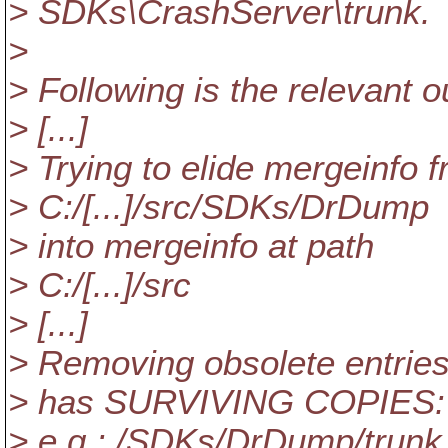
> SDKs\CrashServer\trunk.
>
> Following is the relevant o
> [...]
> Trying to elide mergeinfo 
> C:/[...]/src/SDKs/DrDump
> into mergeinfo at path
> C:/[...]/src
> [...]
> Removing obsolete entries 
> has SURVIVING COPIES: 
> e.g.: /SDKs/DrDump/trunk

Problem details -> Each record above, in full: return it exactly, pictures excluded.

Answer section ->
> SDKs\CrashServer\trunk.
>
> Following is the relevant o
> [...]
> Trying to elide mergeinfo 
> C:/[...]/src/SDKs/DrDump
> into mergeinfo at path
> C:/[...]/src
> [...]
> Removing obsolete entries 
> has SURVIVING COPIES: 
> e.g.: /SDKs/DrDump/trunk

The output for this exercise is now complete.